Page images and extracted text

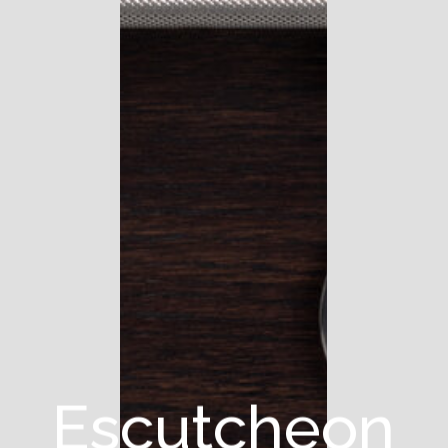
E
s
c
u
t
c
h
e
o
n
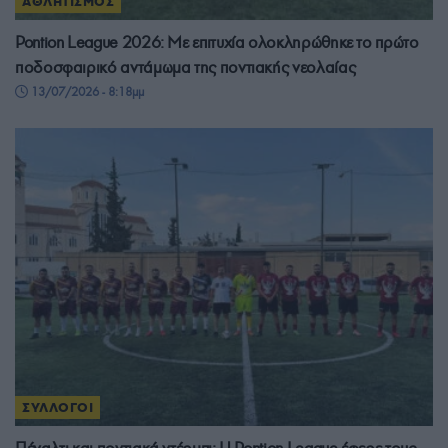
ΑΘΛΗΤΙΣΜΟΣ
Pontion League 2026: Με επιτυχία ολοκληρώθηκε το πρώτο
ποδοσφαιρικό αντάμωμα της ποντιακής νεολαίας
13/07/2026 - 8:18μμ
ΣΥΛΛΟΓΟΙ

Exercise objective: Copy out all the data without changing anything, and drop the pictures.

The answer:
E
s
c
u
t
c
h
e
o
n
ΑΘΛΗΤΙΣΜΟΣ
Pontion League 2026: Με επιτυχία ολοκληρώθηκε το πρώτο
ποδοσφαιρικό αντάμωμα της ποντιακής νεολαίας
13/07/2026 - 8:18μμ
ΣΥΛΛΟΓΟΙ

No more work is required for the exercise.